News: 0178124631

  ARM Give a man a fire and he's warm for a day, but set fire to him and he's warm for the rest of his life (Terry Pratchett, Jingo)

Intel Will Outsource Marketing To Accenture and AI, Laying Off Its Own Workers

(Saturday June 21, 2025 @11:34AM (BeauHD) from the cuts-continue dept.)


Intel is [1]outsourcing much of its marketing work to Accenture , "as new CEO Lip-Bu Tan works to slash costs and improve the chipmaker's operations," reports OregonLive. From the report:

> The company said it believes Accenture, using artificial intelligence, will do a better job connecting with customers. It says it will tell most marketing employees by July 11 whether it plans to lay them off. "The transition of our marketing and operations functions will result in significant changes to team structures, including potential headcount reductions, with only lean teams remaining," Intel told employees in a notice describing its plans. The Oregonian/OregonLive reviewed a copy of the material.

>

> Intel declined to say how many workers will lose their jobs or how many work in its marketing organization, which employs people at sites around the globe, including in Oregon. But it acknowledged its relationship with Accenture in a statement to The Oregonian/OregonLive. "As we [2]announced earlier this year, we are [3]taking steps to become a leaner, faster and more efficient company," Intel said. "As part of this, we are focused on modernizing our digital capabilities to serve our customers better and strengthen our brand. Accenture is a longtime partner and trusted leader in these areas and we look forward to expanding our work together."



[1] https://www.oregonlive.com/silicon-forest/2025/06/intel-will-outsource-marketing-to-accenture-and-ai-laying-off-many-of-its-own-workers.html

[2] https://www.intc.com/news-events/press-releases/detail/1738/lip-bu-tan-our-path-forward

[3] https://slashdot.org/story/25/06/16/2132227/intel-will-lay-off-15-to-20-of-its-factory-workers-memo-says



Re:They make chips. (Score:5, Insightful)

by test321 ( 8891681 )

But outsourcing to Accenture seems a sure path to wasting a lot more money than previously.

Re:They make chips. (Score:4, Insightful)

by RonVNX ( 55322 )

It sounds like they've firmly planted their feet on the road to oblivion.

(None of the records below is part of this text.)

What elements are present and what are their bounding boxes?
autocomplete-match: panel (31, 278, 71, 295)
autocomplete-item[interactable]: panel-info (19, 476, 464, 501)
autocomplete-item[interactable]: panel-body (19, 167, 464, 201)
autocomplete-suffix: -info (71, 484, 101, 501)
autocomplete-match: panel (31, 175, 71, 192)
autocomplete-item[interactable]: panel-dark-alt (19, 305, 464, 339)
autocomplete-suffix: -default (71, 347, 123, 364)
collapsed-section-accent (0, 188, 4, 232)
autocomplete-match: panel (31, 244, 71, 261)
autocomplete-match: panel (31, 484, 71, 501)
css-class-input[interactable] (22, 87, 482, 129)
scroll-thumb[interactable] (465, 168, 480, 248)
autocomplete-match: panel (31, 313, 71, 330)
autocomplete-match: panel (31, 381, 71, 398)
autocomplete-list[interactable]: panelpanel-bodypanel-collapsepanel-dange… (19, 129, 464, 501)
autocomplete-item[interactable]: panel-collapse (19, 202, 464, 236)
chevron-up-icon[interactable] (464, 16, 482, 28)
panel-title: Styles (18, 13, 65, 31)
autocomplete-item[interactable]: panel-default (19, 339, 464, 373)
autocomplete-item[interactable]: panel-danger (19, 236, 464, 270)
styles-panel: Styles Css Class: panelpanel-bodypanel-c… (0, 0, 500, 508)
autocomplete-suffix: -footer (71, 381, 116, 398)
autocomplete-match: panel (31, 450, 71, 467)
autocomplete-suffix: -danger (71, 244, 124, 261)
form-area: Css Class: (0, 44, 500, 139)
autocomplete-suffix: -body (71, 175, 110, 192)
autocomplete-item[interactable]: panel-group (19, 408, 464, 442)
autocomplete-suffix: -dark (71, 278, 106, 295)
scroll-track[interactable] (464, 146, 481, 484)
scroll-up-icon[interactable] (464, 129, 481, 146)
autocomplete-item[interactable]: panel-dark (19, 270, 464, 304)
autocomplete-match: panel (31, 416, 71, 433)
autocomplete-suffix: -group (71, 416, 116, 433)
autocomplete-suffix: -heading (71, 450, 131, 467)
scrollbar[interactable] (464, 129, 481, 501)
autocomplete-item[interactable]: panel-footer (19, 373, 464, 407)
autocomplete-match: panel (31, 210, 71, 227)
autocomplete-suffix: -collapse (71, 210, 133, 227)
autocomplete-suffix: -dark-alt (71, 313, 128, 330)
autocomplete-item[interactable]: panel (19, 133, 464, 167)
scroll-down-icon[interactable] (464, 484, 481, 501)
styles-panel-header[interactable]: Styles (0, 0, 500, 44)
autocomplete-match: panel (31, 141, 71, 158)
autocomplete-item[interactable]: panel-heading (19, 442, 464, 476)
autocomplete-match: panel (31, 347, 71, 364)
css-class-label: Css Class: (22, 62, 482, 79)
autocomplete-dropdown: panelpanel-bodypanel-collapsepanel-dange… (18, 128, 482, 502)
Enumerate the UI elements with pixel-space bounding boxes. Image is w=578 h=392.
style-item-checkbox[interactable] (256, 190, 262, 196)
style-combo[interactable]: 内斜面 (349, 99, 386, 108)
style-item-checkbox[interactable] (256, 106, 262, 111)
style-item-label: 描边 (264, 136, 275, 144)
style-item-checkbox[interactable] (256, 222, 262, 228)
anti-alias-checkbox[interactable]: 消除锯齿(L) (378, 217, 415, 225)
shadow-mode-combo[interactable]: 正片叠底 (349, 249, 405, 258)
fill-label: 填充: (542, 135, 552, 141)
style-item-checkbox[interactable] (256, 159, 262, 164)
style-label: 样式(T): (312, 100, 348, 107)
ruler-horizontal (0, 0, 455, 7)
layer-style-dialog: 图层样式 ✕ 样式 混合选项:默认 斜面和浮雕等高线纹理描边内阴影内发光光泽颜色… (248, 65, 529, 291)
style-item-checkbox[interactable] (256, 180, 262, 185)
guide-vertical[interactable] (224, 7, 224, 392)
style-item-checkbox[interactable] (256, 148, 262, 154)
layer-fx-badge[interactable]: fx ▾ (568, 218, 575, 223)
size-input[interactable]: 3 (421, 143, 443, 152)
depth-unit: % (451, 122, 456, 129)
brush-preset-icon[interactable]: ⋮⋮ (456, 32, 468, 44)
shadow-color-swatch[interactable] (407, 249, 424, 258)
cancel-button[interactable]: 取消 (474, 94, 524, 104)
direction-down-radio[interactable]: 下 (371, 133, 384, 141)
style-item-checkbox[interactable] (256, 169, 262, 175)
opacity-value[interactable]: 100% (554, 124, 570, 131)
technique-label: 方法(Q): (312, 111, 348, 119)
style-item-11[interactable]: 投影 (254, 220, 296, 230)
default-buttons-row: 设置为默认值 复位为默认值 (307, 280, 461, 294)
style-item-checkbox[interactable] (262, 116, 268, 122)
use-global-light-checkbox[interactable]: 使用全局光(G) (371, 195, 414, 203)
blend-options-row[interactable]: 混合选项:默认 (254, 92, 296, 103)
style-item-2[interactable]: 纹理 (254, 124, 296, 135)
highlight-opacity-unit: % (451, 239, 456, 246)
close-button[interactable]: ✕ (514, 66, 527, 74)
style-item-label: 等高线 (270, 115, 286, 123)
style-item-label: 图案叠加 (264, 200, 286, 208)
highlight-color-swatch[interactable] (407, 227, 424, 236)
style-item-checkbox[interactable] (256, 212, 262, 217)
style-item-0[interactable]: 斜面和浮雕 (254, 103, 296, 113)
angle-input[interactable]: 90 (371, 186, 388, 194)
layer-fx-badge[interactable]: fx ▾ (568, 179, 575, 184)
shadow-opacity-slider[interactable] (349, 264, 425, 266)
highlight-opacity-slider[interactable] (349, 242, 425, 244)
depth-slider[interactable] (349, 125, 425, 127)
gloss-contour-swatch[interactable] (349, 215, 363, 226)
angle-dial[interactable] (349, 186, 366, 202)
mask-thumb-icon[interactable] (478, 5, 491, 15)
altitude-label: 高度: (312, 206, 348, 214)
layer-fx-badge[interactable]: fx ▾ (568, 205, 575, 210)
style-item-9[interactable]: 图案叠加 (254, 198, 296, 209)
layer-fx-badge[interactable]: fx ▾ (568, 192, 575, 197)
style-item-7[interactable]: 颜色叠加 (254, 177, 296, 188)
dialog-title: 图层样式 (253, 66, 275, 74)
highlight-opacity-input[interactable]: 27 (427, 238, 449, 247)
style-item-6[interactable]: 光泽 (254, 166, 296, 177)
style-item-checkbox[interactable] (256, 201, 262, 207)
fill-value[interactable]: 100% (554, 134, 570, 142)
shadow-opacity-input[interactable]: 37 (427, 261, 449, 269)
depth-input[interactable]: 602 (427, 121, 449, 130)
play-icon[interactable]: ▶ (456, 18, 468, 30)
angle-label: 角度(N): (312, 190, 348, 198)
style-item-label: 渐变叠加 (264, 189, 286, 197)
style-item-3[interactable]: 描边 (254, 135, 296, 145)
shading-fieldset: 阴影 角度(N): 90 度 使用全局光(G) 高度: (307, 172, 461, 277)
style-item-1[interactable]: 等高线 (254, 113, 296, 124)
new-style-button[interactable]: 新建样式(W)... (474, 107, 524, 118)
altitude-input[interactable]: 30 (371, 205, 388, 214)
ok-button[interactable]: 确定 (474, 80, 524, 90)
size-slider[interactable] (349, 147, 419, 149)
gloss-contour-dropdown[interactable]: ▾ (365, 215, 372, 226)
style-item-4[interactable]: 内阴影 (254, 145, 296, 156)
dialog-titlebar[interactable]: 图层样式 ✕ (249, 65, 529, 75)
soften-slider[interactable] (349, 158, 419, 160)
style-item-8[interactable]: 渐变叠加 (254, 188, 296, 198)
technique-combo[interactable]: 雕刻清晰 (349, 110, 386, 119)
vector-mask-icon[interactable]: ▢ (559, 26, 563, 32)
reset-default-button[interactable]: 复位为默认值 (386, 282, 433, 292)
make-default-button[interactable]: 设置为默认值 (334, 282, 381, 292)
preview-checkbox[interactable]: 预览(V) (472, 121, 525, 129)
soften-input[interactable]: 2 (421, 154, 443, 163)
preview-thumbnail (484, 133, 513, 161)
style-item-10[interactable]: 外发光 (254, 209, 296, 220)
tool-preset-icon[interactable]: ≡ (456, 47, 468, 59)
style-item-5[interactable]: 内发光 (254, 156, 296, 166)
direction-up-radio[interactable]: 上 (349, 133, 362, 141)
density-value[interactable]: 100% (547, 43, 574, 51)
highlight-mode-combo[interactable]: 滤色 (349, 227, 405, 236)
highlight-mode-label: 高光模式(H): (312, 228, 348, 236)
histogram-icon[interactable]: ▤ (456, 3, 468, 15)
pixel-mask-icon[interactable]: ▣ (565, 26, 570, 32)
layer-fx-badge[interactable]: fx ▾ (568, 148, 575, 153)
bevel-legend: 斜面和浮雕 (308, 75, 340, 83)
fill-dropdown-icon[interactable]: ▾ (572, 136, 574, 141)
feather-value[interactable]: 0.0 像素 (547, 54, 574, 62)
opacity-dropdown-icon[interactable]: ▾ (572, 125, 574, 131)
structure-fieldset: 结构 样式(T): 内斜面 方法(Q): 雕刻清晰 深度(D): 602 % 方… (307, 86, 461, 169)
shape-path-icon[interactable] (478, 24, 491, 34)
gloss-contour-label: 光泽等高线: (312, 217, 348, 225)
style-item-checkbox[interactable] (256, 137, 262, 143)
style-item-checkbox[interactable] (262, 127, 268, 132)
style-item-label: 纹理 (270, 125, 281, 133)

Re:They make chips. (Score:4, Insightful)

by nonsenseponsense ( 10297685 )

Yup. This is an extremely bad sign. Accenture are a cancer. They are so parasitic and don't really care if they kill their host. They exist entirely to increase their presence within a company and extract as much value from the host as possible.

Re: They make chips. (Score:2)

by Z00L00K ( 682162 )

The bullshit-o-meter will reach new levels, especially when using AI.

Anyone that have seen the AI suggestions from Google search results will know how bad it can get.

Re: (Score:2)

by thegarbz ( 1787294 )

> But outsourcing to Accenture seems a sure path to wasting a lot more money than previously.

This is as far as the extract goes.